The ability to network is not necessarily an innate quality. It is simply the process of developing mutually gratifying relationships with like-minded people and businesses. It is a skill that can be learned, honed, and developed with practice. Networking is a marketing tool—crucial to the success of you and your business that can take a variety of different forms. From face-to-face business conferences to less formal coffee or after-work drinks meetings. There are also a wide variety of online and social networking methods, including Facebook, Twitter, LinkedIn, and Blogs, which are commonly used today.
Networking can open many windows and doors to anyone at any stage of their career. Meeting and talking to the right people can earn you free advice, awareness of you and your company, word-of-mouth referrals, and if done correctly, networking has the potential to gain you credibility, trust, professionalism, knowledge, and expertise.
Although networking doesn’t come naturally to everyone, it has become a necessary tool for success in the business world. For most introverts, having to network can seem like pulling teeth, and by contrast, for extroverts, their over-confidence and lack of a filter can, unfortunately, get the best of them. Regardless of how you define your personality, there are things you can do to improve your networking skills and start building those professional relationships.
Here are some dos and don’ts to consider when you venture into networking.
Relax and get rid of the pressure.
How you relax may be different from how others relax. Whether you meditate, take a deep breath, have a quick drink before an event, get extra prepared, or bring someone with you to network alongside, getting rid of any pressure you may feel is the number-one way to stay calm and have fun networking.
Put your best foot forward.
There is no benefit in sitting in the corner by yourself. Don’t be afraid to say hello to the people around you. The chances are that they are just as nervous as you. Introverts do not connect with people the same way extroverts do, so they shouldn’t try to match each other’s networking styles. It’s important to be comfortable and confident in reaching out to others in a way most comfortable to you, so you always put your best foot forward.
Prepare with good questions to ask.
Anticipate the kind of people you are likely to meet and think about what you would like to ask and learn from them. If there is ever an awkward silence, or you have a moment where you forget how to act naturally because you’re nervous, just ask a question you have practiced beforehand. It will help keep the conversation going, and no one will be the wiser.
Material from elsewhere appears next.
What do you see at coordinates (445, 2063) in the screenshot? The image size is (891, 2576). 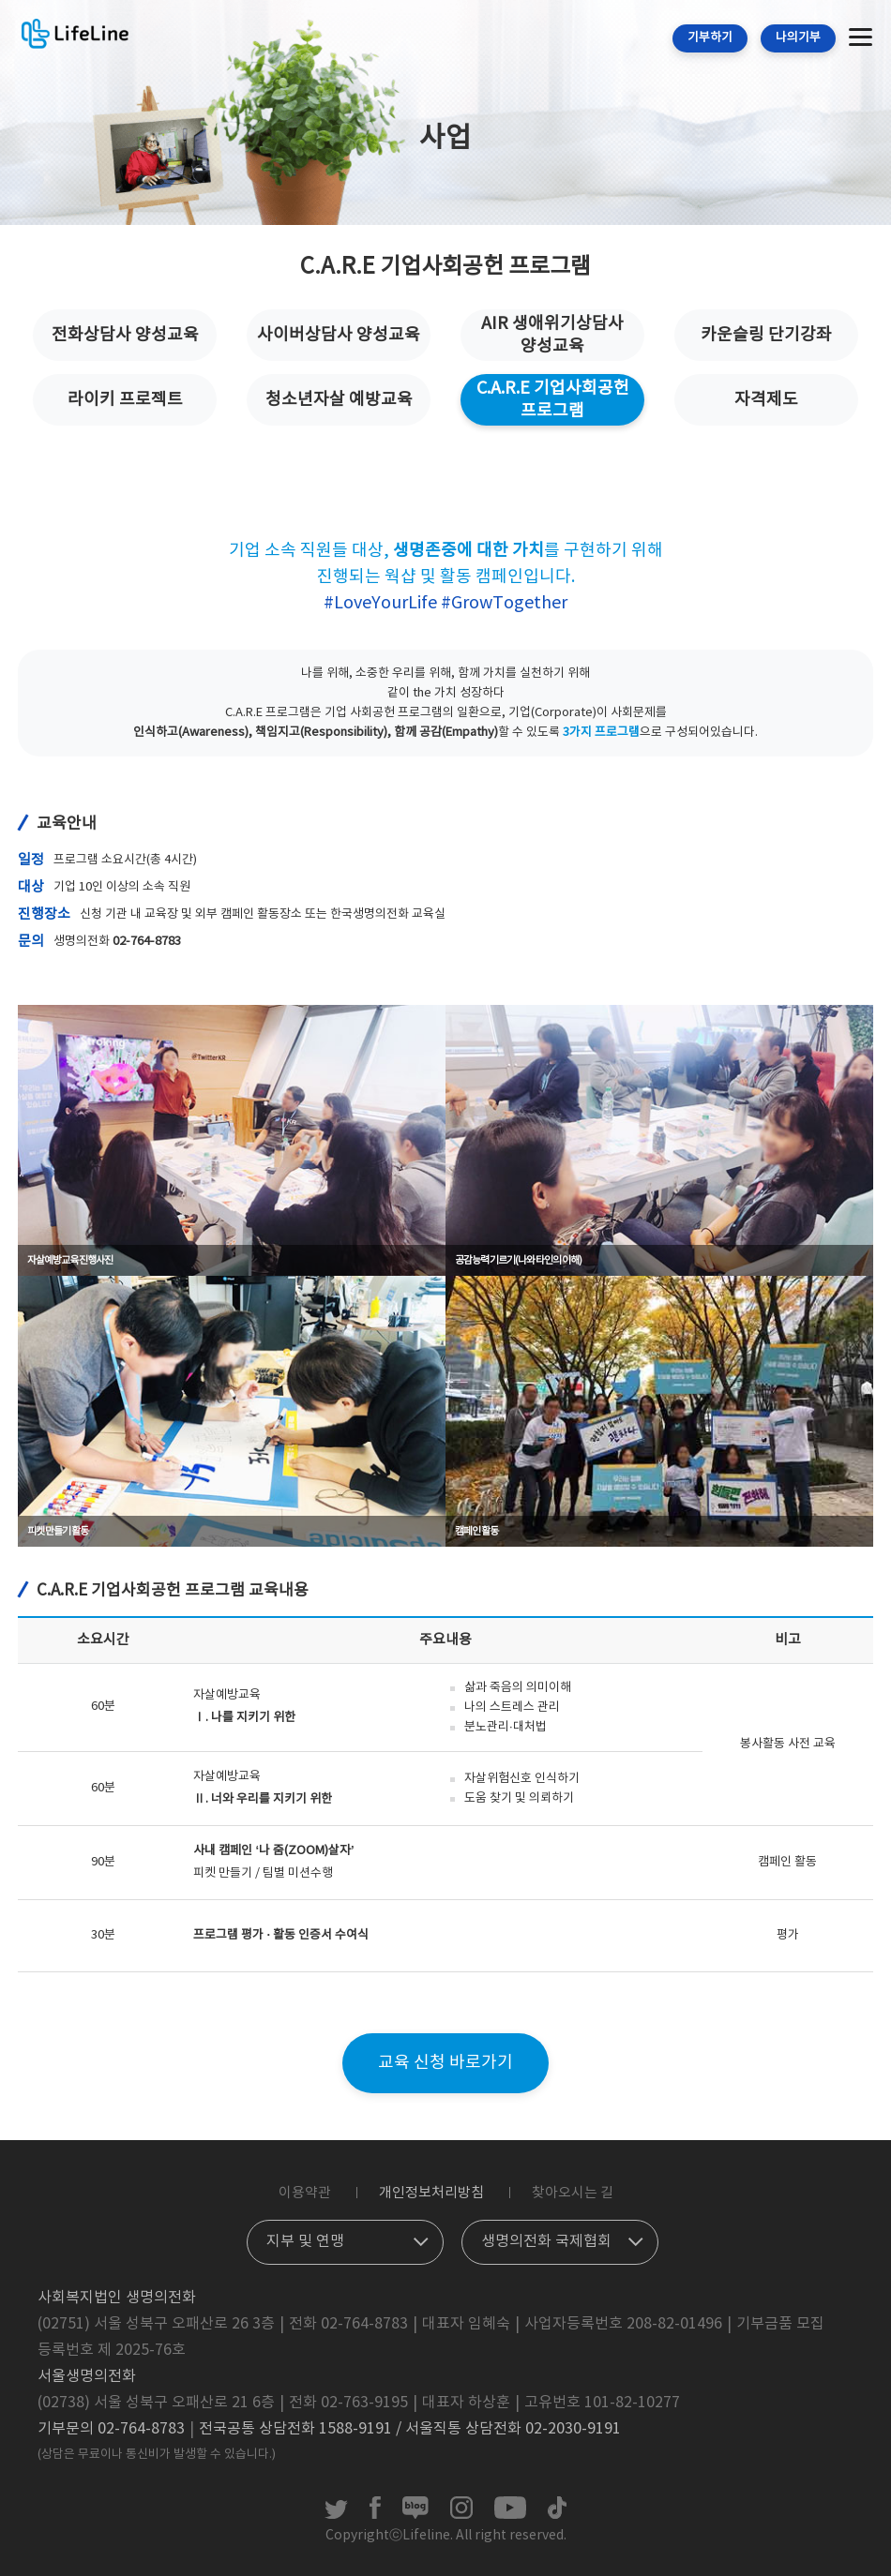 I see `교육 신청 바로가기` at bounding box center [445, 2063].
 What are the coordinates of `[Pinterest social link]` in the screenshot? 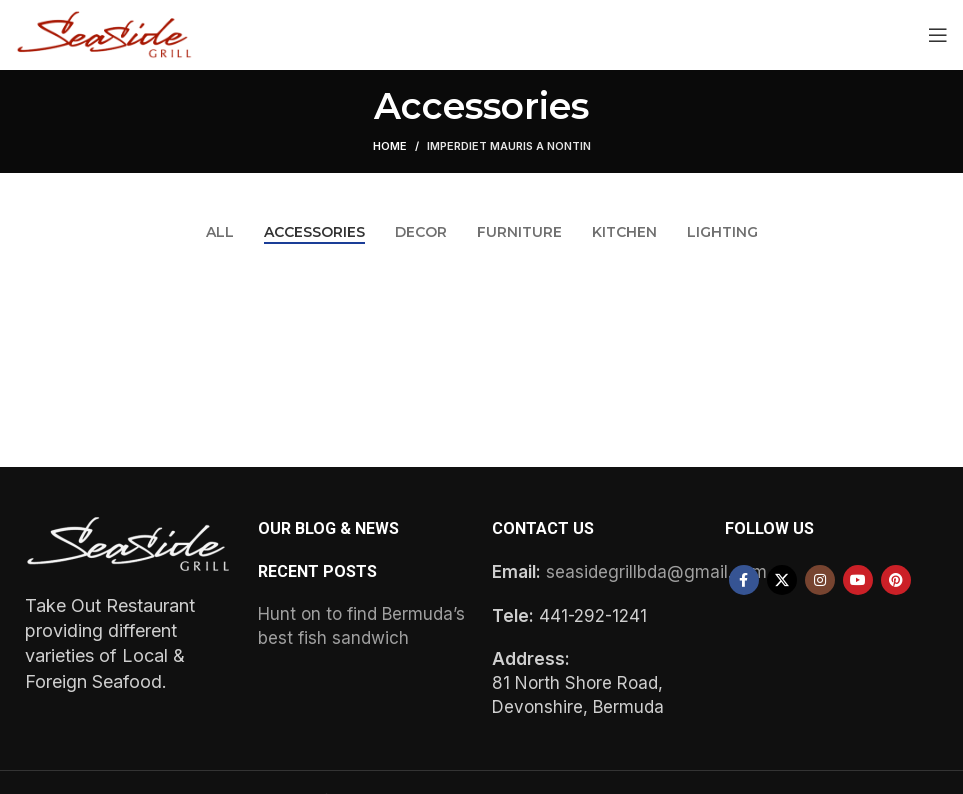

Pay close attention to the small stuff.
If someone tells you something they find interesting, remember what it is. These small connections come in handy when you connect with that person again—the more personal the connection you make, the better.
Remember quality over quantity.
Who you’re networking with is much more important than how many people you talk to at an event. You want to focus on the quality of your connections as opposed to the quantity, and as you do, you’ll find that you become a better networker because you’re able to focus on what matters. When speaking to a new connection, be quick, concise, and accurate when describing your business—ensure you engage your listener from the get-go and make it memorable.
Have a memorable business card.
It sounds easy enough, but your business card can help in a networking situation. Make sure you have more than enough with you to hand out—business cards are a great way to exchange details and allow you a way to reconnect in the future. How you design your card is up to you, but take it seriously. Use fonts and colors that represent your business. One great tip is to jot down the time and place you met on the back of your card to remind your new business contact where the connection formed.
Always keep in touch after an event.
Make an effort to keep in touch whenever possible. If your social connections alert you that it is someone’s birthday, send a quick message. If you read something that reminds you of someone, tag them in a status update on your social accounts. Keep in mind that the more you keep in touch with a contact, the better your interaction will be the next time you see them in person.
Sometimes it isn’t about how you network—it’s simply about doing it regularly. Be willing to get out of your comfort zone and put yourself out there to connect with others, formally and informally, for more success.
Don’t be timid. While it isn’t always comfortable, put yourself out there and mingle and engage with others. The more you do, the less timid you will become.
Don’t only speak to one person—but don’t speak to so many that you are sacrificing quality conversations.
Don’t be overzealous with self-promotion—this tactic is more likely to annoy than build valuable relationships.
Don’t forget to follow up —this is so important it’s worth mentioning again. To benefit from any connections that you’ve made, following up after is a crucial step in the networking process.
Don’t waste your time. If you are making an effort to get to a networking event, be sure to utilize that time and optimize your conversations.
At its best, networking isn’t about taking—it’s about giving. Think about what you have to offer to the people you know and people you’d like to know. Once you can effectively keep up with your entire network, you can focus even more on giving. And don’t forget—send thank you notes, handwritten as often as possible, to anyone who helps you in any way.